Nova Net Lease REIT
Headnote
National Policy 11-203 Process for Exemptive Relief Applications in Multiple Jurisdictions -- Reporting issuer seeking relief from requirement under section 3.2 of NI 52-107 to permit the issuer to file financial statements of its primary tenant, Cloud Cannabis, prepared using US GAAP pursuant to an undertaking.
Applicable Legislative Provisions
National Instrument 52-107 Acceptable Accounting Principles and Auditing Standards, s. 3.2.
IN THE MATTER OF THE SECURITIES LEGISLATION OF ONTARIO (the "Principal Jurisdiction") AND IN THE MATTER OF THE PROCESS FOR EXEMPTIVE RELIEF APPLICATIONS IN MULTIPLE JURISDICTIONS AND IN THE MATTER OF NOVA NET LEASE REIT (the "Filer")
DECISION
Background
The securities regulatory authority or regulator in the Principal Jurisdiction has received an application from the Filer for a decision under the securities legislation of the Principal Jurisdiction (the "Legislation") that the Filer be exempt (the "Exemption Sought") from filing unaudited quarterly and audited annual financial statements ("Cloud Financial Statements") of a group of companies under common control comprising of Oak Hudson Pharma, LLC, Oak Flint, LLC, East Coastline, LLC, Pinebrook Warren, LLC and Family Brands, LLC, or such other entity that may come to own the aforementioned entities, (collectively "Cloud Cannabis") prepared in accordance with International Financial Reporting Standards ("IFRS"), as required under Sections 2.1(2)(e) and 3.2 of National Instrument 52-107 Acceptable Accounting Principles and Auditing Standards ("NI 52-107"), and, instead, allowing the Cloud Financial Statements to be prepared using United States Generally Accepted Accounting Principles ("US GAAP").

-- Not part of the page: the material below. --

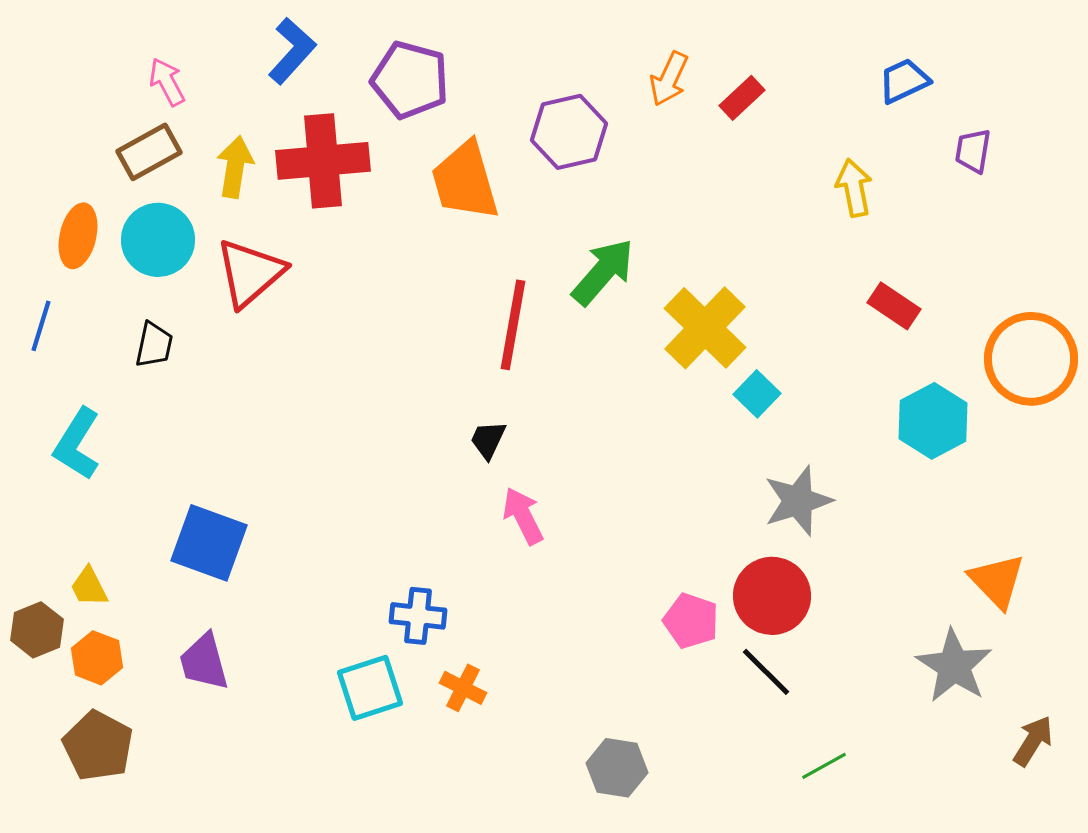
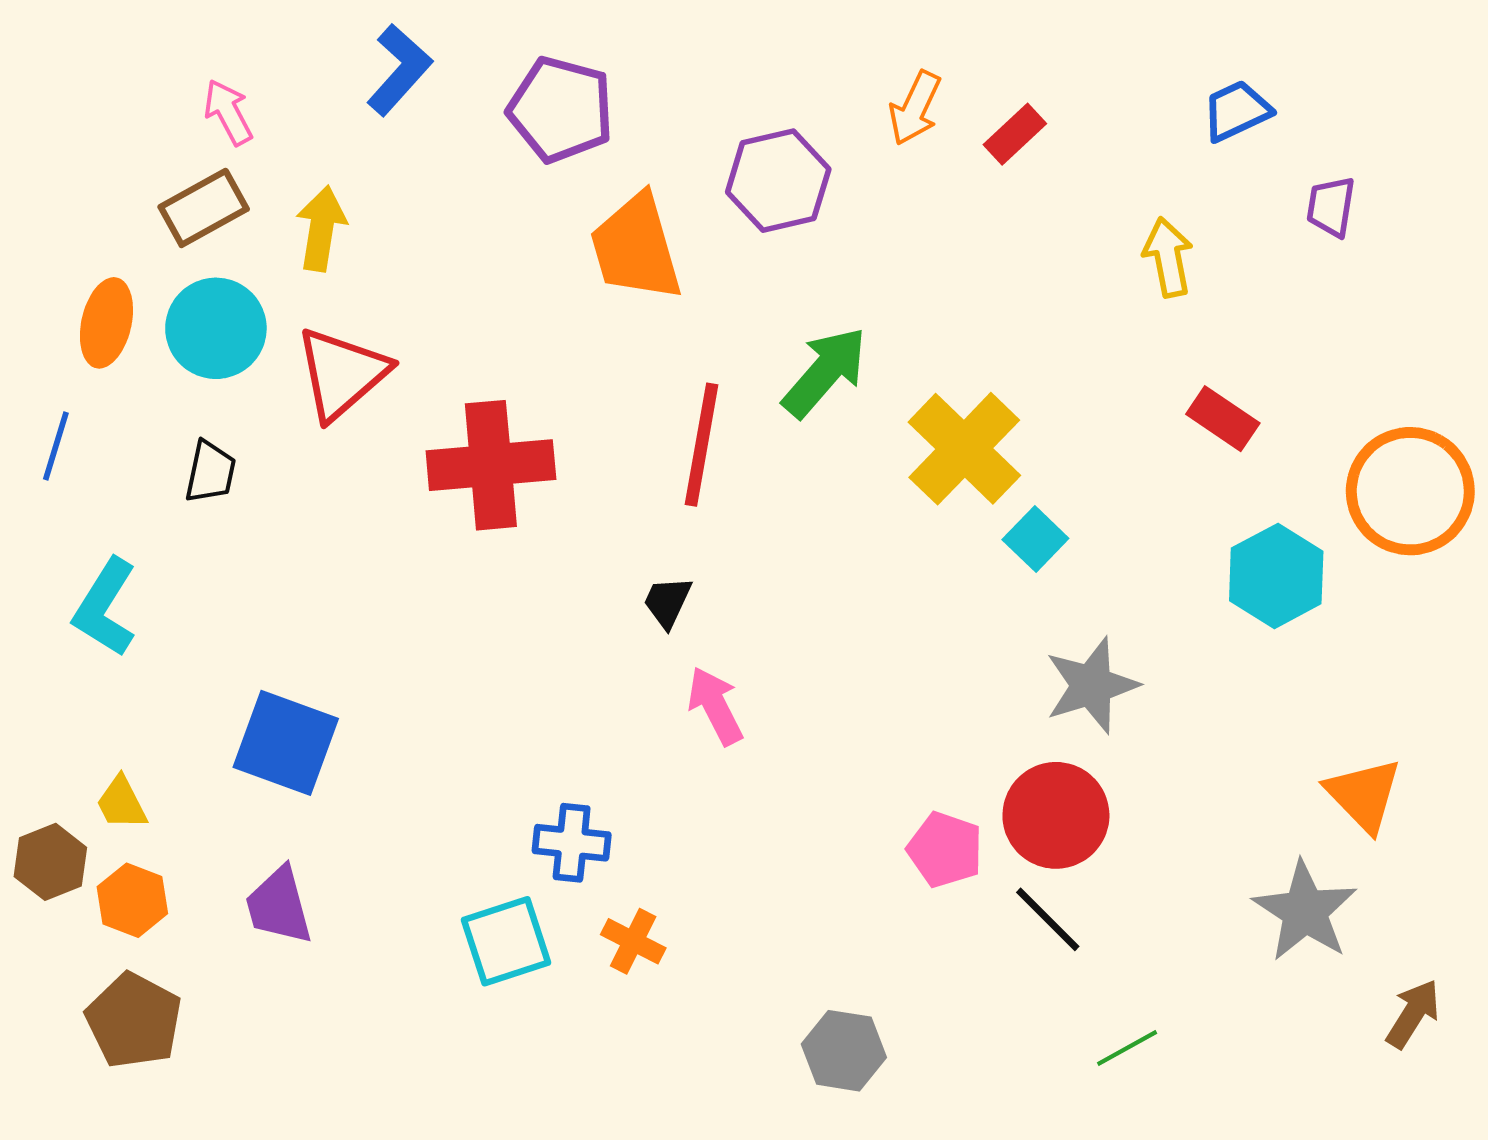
red cross: (323, 161) -> (491, 465), moved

Under National Policy 11-203 Process for Exemptive Relief Applications in Multiple Jurisdictions (for a passport application):
(a) the Ontario Securities Commission (the "Decision Maker") is the principal regulator for this application;
(b) the Filer has provided notice that section 4.7(1) of Multilateral Instrument 11-102 Passport System ("MI 11-202") is intended to be relied upon in British Columbia, Alberta, Manitoba, Saskatchewan, Nova Scotia, New Brunswick, Prince Edward Island, Newfoundland and Labrador, Yukon, Northwest Territories and Nunavut (collectively, the Passport Jurisdictions); and
(c) the decision of the Decision Maker automatically results in an equivalent decision in the Passport Jurisdictions.
Interpretation
Terms defined in National Instrument 14-101 Definitions, MI 11-102 or NI 52-107 have the same meanings if used in this decision, unless otherwise defined herein.
Representations
This decision is based on the following facts represented by the Filer:
1. The Filer was created pursuant to a declaration of trust on July 27, 2021 governed pursuant to Ontario law, which declaration was amended and restated in connection with the closing of the initial public offering of the Filer's units (the "Units") pursuant to a long form prospectus dated December 22, 2021 (the "IPO").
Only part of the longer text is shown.